TASK DIRECTIONS
With pictures omitted, restate the data word for word.

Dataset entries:
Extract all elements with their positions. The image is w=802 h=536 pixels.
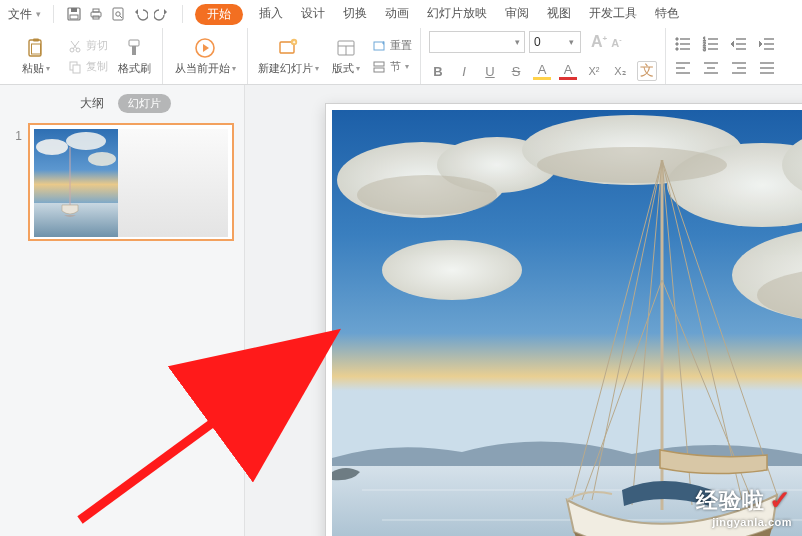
numbering-icon[interactable]: 123 bbox=[702, 35, 720, 53]
section-icon bbox=[372, 60, 386, 74]
svg-point-32 bbox=[676, 43, 678, 45]
chevron-down-icon[interactable]: ▾ bbox=[564, 37, 578, 47]
format-painter-label: 格式刷 bbox=[118, 61, 151, 76]
format-painter-button[interactable]: 格式刷 bbox=[112, 28, 156, 84]
align-left-icon[interactable] bbox=[674, 59, 692, 77]
format-painter-icon bbox=[123, 37, 145, 59]
chevron-down-icon: ▾ bbox=[232, 64, 236, 73]
svg-rect-19 bbox=[132, 46, 136, 55]
layout-label: 版式 bbox=[332, 61, 354, 76]
highlight-button[interactable]: A bbox=[533, 62, 551, 80]
superscript-button[interactable]: X² bbox=[585, 62, 603, 80]
font-size-combo[interactable]: ▾ bbox=[529, 31, 581, 53]
from-current-button[interactable]: 从当前开始▾ bbox=[169, 28, 241, 84]
group-play: 从当前开始▾ bbox=[163, 28, 248, 84]
font-size-input[interactable] bbox=[530, 35, 564, 49]
text-effects-button[interactable]: 文 bbox=[637, 61, 657, 81]
bold-button[interactable]: B bbox=[429, 62, 447, 80]
slide-picture[interactable] bbox=[332, 110, 802, 536]
tab-review[interactable]: 审阅 bbox=[503, 1, 531, 28]
slide-canvas-area[interactable] bbox=[245, 85, 802, 536]
tab-insert[interactable]: 插入 bbox=[257, 1, 285, 28]
svg-point-77 bbox=[537, 147, 727, 183]
svg-rect-4 bbox=[93, 9, 99, 12]
print-icon[interactable] bbox=[88, 6, 104, 22]
tab-special[interactable]: 特色 bbox=[653, 1, 681, 28]
group-font: ▾ ▾ A+ A- B I U S A A X² X₂ bbox=[421, 28, 666, 84]
reset-button[interactable]: 重置 bbox=[370, 37, 414, 54]
align-justify-icon[interactable] bbox=[758, 59, 776, 77]
cut-button[interactable]: 剪切 bbox=[66, 37, 110, 54]
increase-indent-icon[interactable] bbox=[758, 35, 776, 53]
print-preview-icon[interactable] bbox=[110, 6, 126, 22]
undo-icon[interactable] bbox=[132, 6, 148, 22]
svg-rect-2 bbox=[70, 15, 78, 19]
svg-rect-11 bbox=[32, 44, 41, 54]
layout-button[interactable]: 版式▾ bbox=[324, 28, 368, 84]
tab-outline[interactable]: 大纲 bbox=[74, 93, 110, 114]
align-right-icon[interactable] bbox=[730, 59, 748, 77]
svg-point-61 bbox=[36, 139, 68, 155]
increase-font-icon[interactable]: A+ bbox=[591, 33, 607, 51]
section-button[interactable]: 节 ▾ bbox=[370, 58, 414, 75]
paste-label: 粘贴 bbox=[22, 61, 44, 76]
svg-rect-17 bbox=[73, 65, 80, 73]
group-slides: ✦ 新建幻灯片▾ 版式▾ 重置 节 ▾ bbox=[248, 28, 421, 84]
tab-start[interactable]: 开始 bbox=[195, 4, 243, 25]
slide-canvas[interactable] bbox=[325, 103, 802, 536]
svg-rect-29 bbox=[374, 68, 384, 72]
redo-icon[interactable] bbox=[154, 6, 170, 22]
chevron-down-icon: ▾ bbox=[356, 64, 360, 73]
font-name-input[interactable] bbox=[430, 35, 510, 49]
font-name-combo[interactable]: ▾ bbox=[429, 31, 525, 53]
paste-button[interactable]: 粘贴▾ bbox=[8, 28, 64, 84]
decrease-font-icon[interactable]: A- bbox=[611, 36, 621, 49]
reset-icon bbox=[372, 39, 386, 53]
paste-icon bbox=[25, 37, 47, 59]
strikethrough-button[interactable]: S bbox=[507, 62, 525, 80]
new-slide-label: 新建幻灯片 bbox=[258, 61, 313, 76]
tab-transition[interactable]: 切换 bbox=[341, 1, 369, 28]
bullets-icon[interactable] bbox=[674, 35, 692, 53]
svg-text:✦: ✦ bbox=[292, 39, 296, 45]
scissors-icon bbox=[68, 39, 82, 53]
cut-label: 剪切 bbox=[86, 38, 108, 53]
italic-button[interactable]: I bbox=[455, 62, 473, 80]
layout-icon bbox=[335, 37, 357, 59]
file-menu[interactable]: 文件 ▾ bbox=[4, 6, 47, 23]
tab-animation[interactable]: 动画 bbox=[383, 1, 411, 28]
svg-point-75 bbox=[357, 175, 497, 215]
save-icon[interactable] bbox=[66, 6, 82, 22]
copy-icon bbox=[68, 60, 82, 74]
tab-design[interactable]: 设计 bbox=[299, 1, 327, 28]
svg-rect-1 bbox=[71, 8, 77, 12]
chevron-down-icon[interactable]: ▾ bbox=[510, 37, 524, 47]
play-icon bbox=[194, 37, 216, 59]
group-clipboard: 粘贴▾ 剪切 复制 格式刷 bbox=[2, 28, 163, 84]
underline-button[interactable]: U bbox=[481, 62, 499, 80]
separator bbox=[182, 5, 183, 23]
file-menu-caret: ▾ bbox=[36, 9, 41, 19]
tab-slideshow[interactable]: 幻灯片放映 bbox=[425, 1, 489, 28]
slide-thumbnail-1[interactable] bbox=[28, 123, 234, 241]
from-current-label: 从当前开始 bbox=[175, 61, 230, 76]
svg-line-8 bbox=[120, 16, 122, 18]
font-color-button[interactable]: A bbox=[559, 62, 577, 80]
svg-point-72 bbox=[382, 240, 522, 300]
slide-number: 1 bbox=[10, 123, 22, 143]
svg-point-34 bbox=[676, 48, 678, 50]
align-center-icon[interactable] bbox=[702, 59, 720, 77]
subscript-button[interactable]: X₂ bbox=[611, 62, 629, 80]
tab-developer[interactable]: 开发工具 bbox=[587, 1, 639, 28]
svg-point-62 bbox=[66, 132, 106, 150]
copy-button[interactable]: 复制 bbox=[66, 58, 110, 75]
tab-slides-thumb[interactable]: 幻灯片 bbox=[118, 94, 171, 113]
separator bbox=[53, 5, 54, 23]
new-slide-icon: ✦ bbox=[277, 37, 299, 59]
svg-rect-18 bbox=[129, 40, 139, 46]
new-slide-button[interactable]: ✦ 新建幻灯片▾ bbox=[254, 28, 322, 84]
decrease-indent-icon[interactable] bbox=[730, 35, 748, 53]
svg-point-7 bbox=[116, 12, 120, 16]
svg-point-63 bbox=[88, 152, 116, 166]
tab-view[interactable]: 视图 bbox=[545, 1, 573, 28]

SOLUTION
Extract all elements with their positions. The image is w=802 h=536 pixels.
numbering-icon[interactable]: 123 bbox=[702, 35, 720, 53]
section-icon bbox=[372, 60, 386, 74]
svg-point-32 bbox=[676, 43, 678, 45]
chevron-down-icon[interactable]: ▾ bbox=[564, 37, 578, 47]
format-painter-label: 格式刷 bbox=[118, 61, 151, 76]
format-painter-button[interactable]: 格式刷 bbox=[112, 28, 156, 84]
align-left-icon[interactable] bbox=[674, 59, 692, 77]
format-painter-icon bbox=[123, 37, 145, 59]
chevron-down-icon: ▾ bbox=[232, 64, 236, 73]
svg-rect-19 bbox=[132, 46, 136, 55]
layout-label: 版式 bbox=[332, 61, 354, 76]
highlight-button[interactable]: A bbox=[533, 62, 551, 80]
superscript-button[interactable]: X² bbox=[585, 62, 603, 80]
font-size-combo[interactable]: ▾ bbox=[529, 31, 581, 53]
from-current-button[interactable]: 从当前开始▾ bbox=[169, 28, 241, 84]
group-play: 从当前开始▾ bbox=[163, 28, 248, 84]
font-size-input[interactable] bbox=[530, 35, 564, 49]
text-effects-button[interactable]: 文 bbox=[637, 61, 657, 81]
bold-button[interactable]: B bbox=[429, 62, 447, 80]
slide-picture[interactable] bbox=[332, 110, 802, 536]
tab-review[interactable]: 审阅 bbox=[503, 1, 531, 28]
slide-canvas-area[interactable] bbox=[245, 85, 802, 536]
tab-insert[interactable]: 插入 bbox=[257, 1, 285, 28]
svg-point-77 bbox=[537, 147, 727, 183]
svg-rect-4 bbox=[93, 9, 99, 12]
print-icon[interactable] bbox=[88, 6, 104, 22]
tab-special[interactable]: 特色 bbox=[653, 1, 681, 28]
group-font: ▾ ▾ A+ A- B I U S A A X² X₂ bbox=[421, 28, 666, 84]
reset-button[interactable]: 重置 bbox=[370, 37, 414, 54]
align-justify-icon[interactable] bbox=[758, 59, 776, 77]
cut-button[interactable]: 剪切 bbox=[66, 37, 110, 54]
increase-indent-icon[interactable] bbox=[758, 35, 776, 53]
print-preview-icon[interactable] bbox=[110, 6, 126, 22]
undo-icon[interactable] bbox=[132, 6, 148, 22]
svg-rect-2 bbox=[70, 15, 78, 19]
svg-rect-11 bbox=[32, 44, 41, 54]
layout-button[interactable]: 版式▾ bbox=[324, 28, 368, 84]
tab-outline[interactable]: 大纲 bbox=[74, 93, 110, 114]
align-right-icon[interactable] bbox=[730, 59, 748, 77]
svg-point-61 bbox=[36, 139, 68, 155]
increase-font-icon[interactable]: A+ bbox=[591, 33, 607, 51]
section-button[interactable]: 节 ▾ bbox=[370, 58, 414, 75]
paste-label: 粘贴 bbox=[22, 61, 44, 76]
svg-rect-17 bbox=[73, 65, 80, 73]
group-slides: ✦ 新建幻灯片▾ 版式▾ 重置 节 ▾ bbox=[248, 28, 421, 84]
tab-start[interactable]: 开始 bbox=[195, 4, 243, 25]
slide-canvas[interactable] bbox=[325, 103, 802, 536]
svg-rect-29 bbox=[374, 68, 384, 72]
redo-icon[interactable] bbox=[154, 6, 170, 22]
chevron-down-icon: ▾ bbox=[356, 64, 360, 73]
font-name-input[interactable] bbox=[430, 35, 510, 49]
font-name-combo[interactable]: ▾ bbox=[429, 31, 525, 53]
paste-button[interactable]: 粘贴▾ bbox=[8, 28, 64, 84]
decrease-font-icon[interactable]: A- bbox=[611, 36, 621, 49]
reset-icon bbox=[372, 39, 386, 53]
paste-icon bbox=[25, 37, 47, 59]
strikethrough-button[interactable]: S bbox=[507, 62, 525, 80]
new-slide-label: 新建幻灯片 bbox=[258, 61, 313, 76]
tab-transition[interactable]: 切换 bbox=[341, 1, 369, 28]
bullets-icon[interactable] bbox=[674, 35, 692, 53]
svg-text:✦: ✦ bbox=[292, 39, 296, 45]
scissors-icon bbox=[68, 39, 82, 53]
cut-label: 剪切 bbox=[86, 38, 108, 53]
italic-button[interactable]: I bbox=[455, 62, 473, 80]
layout-icon bbox=[335, 37, 357, 59]
file-menu[interactable]: 文件 ▾ bbox=[4, 6, 47, 23]
tab-animation[interactable]: 动画 bbox=[383, 1, 411, 28]
svg-point-75 bbox=[357, 175, 497, 215]
save-icon[interactable] bbox=[66, 6, 82, 22]
copy-icon bbox=[68, 60, 82, 74]
tab-design[interactable]: 设计 bbox=[299, 1, 327, 28]
svg-rect-1 bbox=[71, 8, 77, 12]
chevron-down-icon[interactable]: ▾ bbox=[510, 37, 524, 47]
play-icon bbox=[194, 37, 216, 59]
group-clipboard: 粘贴▾ 剪切 复制 格式刷 bbox=[2, 28, 163, 84]
underline-button[interactable]: U bbox=[481, 62, 499, 80]
separator bbox=[182, 5, 183, 23]
file-menu-caret: ▾ bbox=[36, 9, 41, 19]
tab-slideshow[interactable]: 幻灯片放映 bbox=[425, 1, 489, 28]
slide-thumbnail-1[interactable] bbox=[28, 123, 234, 241]
from-current-label: 从当前开始 bbox=[175, 61, 230, 76]
svg-line-8 bbox=[120, 16, 122, 18]
font-color-button[interactable]: A bbox=[559, 62, 577, 80]
svg-point-72 bbox=[382, 240, 522, 300]
slide-number: 1 bbox=[10, 123, 22, 143]
svg-point-34 bbox=[676, 48, 678, 50]
align-center-icon[interactable] bbox=[702, 59, 720, 77]
subscript-button[interactable]: X₂ bbox=[611, 62, 629, 80]
tab-developer[interactable]: 开发工具 bbox=[587, 1, 639, 28]
svg-point-62 bbox=[66, 132, 106, 150]
copy-button[interactable]: 复制 bbox=[66, 58, 110, 75]
tab-slides-thumb[interactable]: 幻灯片 bbox=[118, 94, 171, 113]
separator bbox=[53, 5, 54, 23]
new-slide-icon: ✦ bbox=[277, 37, 299, 59]
svg-rect-18 bbox=[129, 40, 139, 46]
new-slide-button[interactable]: ✦ 新建幻灯片▾ bbox=[254, 28, 322, 84]
decrease-indent-icon[interactable] bbox=[730, 35, 748, 53]
svg-point-7 bbox=[116, 12, 120, 16]
svg-point-63 bbox=[88, 152, 116, 166]
tab-view[interactable]: 视图 bbox=[545, 1, 573, 28]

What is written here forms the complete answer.